A little bit of heat might help. Use a hair dryer to heat the stickers and make the glue and little less gluey. Of course, if you're not careful, your shiny new laptop might morph a bit.

  • 1
    Did you try this? I have bad experience with hot water, so I wonder what a hot hair dryer will do. Once heated, the glue tends to get incredibly sticky, in my experience.
    – Arjan
    Commented Jul 30, 2009 at 12:05
  • I used this sucessfully with stickers on CD cases. Don't know whether those annoying laptop stickers have a different kind of glue, though.
    – innaM
    Commented Jul 30, 2009 at 12:29
  • 1
    Works great. I used to work in shipping/packaging used networking equipment and we were always peeling off asset-tag stickers and the like. A heat gun, carefully applied can remove stickers from cardboard with no tearing or residue to clean up. Again, heat+computer doesn't mix, so be careful
    – Keck
    Commented Jul 31, 2009 at 13:55

When, once starting to tear it off, the sticker gets damaged: apply cold water (like a damp cloth) to it for half an hour. (Don't use hot water though. Probably won't help with these "metallic" stickers that won't let the water go through.)

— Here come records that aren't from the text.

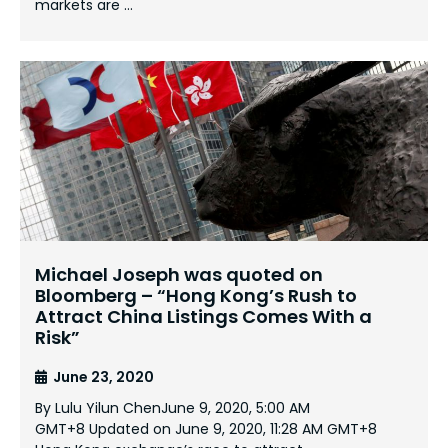
markets are …
Michael Joseph was quoted on
Bloomberg – “Hong Kong’s Rush to
Attract China Listings Comes With a
Risk”
June 23, 2020
By Lulu Yilun ChenJune 9, 2020, 5:00 AM
GMT+8 Updated on June 9, 2020, 11:28 AM GMT+8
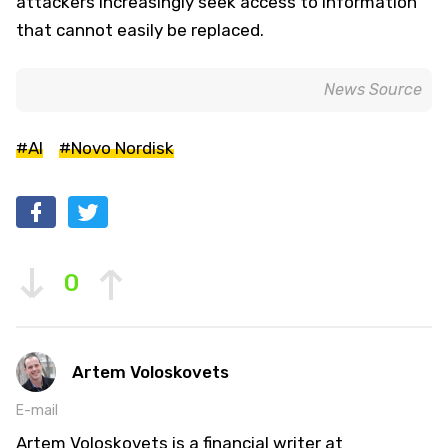
attackers increasingly seek access to information
that cannot easily be replaced.
News Source
#AI
#Novo Nordisk
0
Artem Voloskovets
E-mail
Artem Voloskovets is a financial writer at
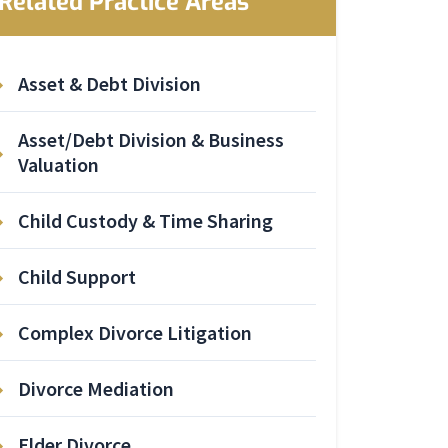
Related Practice Areas
Asset & Debt Division
Asset/Debt Division & Business
Valuation
Child Custody & Time Sharing
Child Support
Complex Divorce Litigation
Divorce Mediation
Elder Divorce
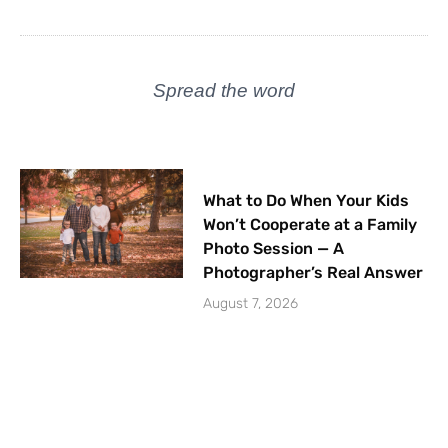
Spread the word
What to Do When Your Kids
Won’t Cooperate at a Family
Photo Session — A
Photographer’s Real Answer
August 7, 2026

Well, if you have a laptop and you allready ripped them off, but it leaves that white residue, then you can get some pam, or just a store brand cooking spray, and get a little on a paper towel. You have to get your nail and scrub for a while, but this is the most important part. IT COULD TAKE UP TO TEN MINUTES:MAX. Then, once majority is gone, get a peice of tape and work the rest off. Then wet a paper towel, and ring it out. then, scrub over it to get the greasy-ness off, then dry it. It should be all gone. The clean -up is easy. All you do is put up the spray, throw away the towels, and your all done!! :) Hope this helps!

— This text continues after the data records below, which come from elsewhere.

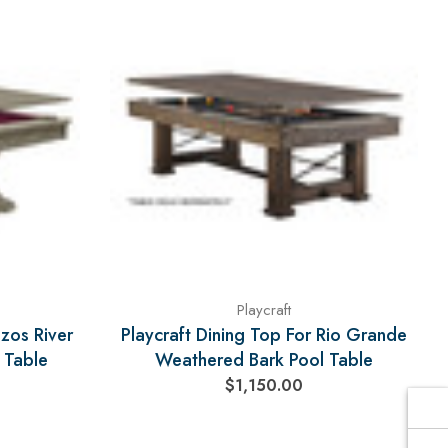
Γ
Playcraft
azos River
Playcraft Dining Top For Rio Grande
 Table
Weathered Bark Pool Table
$1,150.00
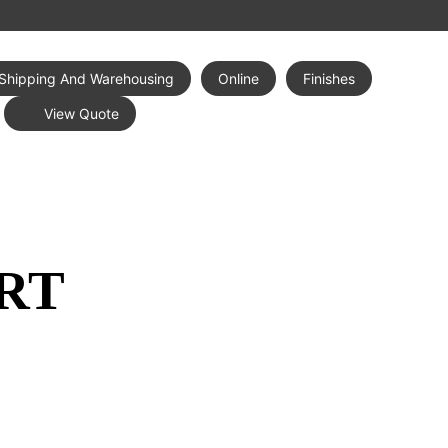
Shipping And Warehousing
Online
Finishes
View Quote
RT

Don't bother with the rest - WD40 is the answer


I bought a new Dell Studio 15 laptop as well. I took off the intel sticker first and used the sticker itself to remove the remaining residue. Took off the windows sticker with no residue. No need to use cleaning products afterwards.


In my opinion, removing the sticker from the laptop is not a difficult task. If you follow the below steps:

  1. First focus on just one sticker.
  2. Second try to remove the sticker using your nail or a sharp blade.
  3. You can also use a hairdryer/blower to weak/remove the stickiness of the sticker.
  4. If above method is not working you can try with a damped piece of cloth dip with coconut, olive oil or water.
  5. To remove the sticker residue from the laptop surface you can also use DW-40 or any perfume spray.
  6. Before applying any method make sure to power off your laptop.

Important: Repeat all the steps one by one with slowly and smoothly.

Personally, I have used the same process and removed stickers very easily. I hope this will also work for you.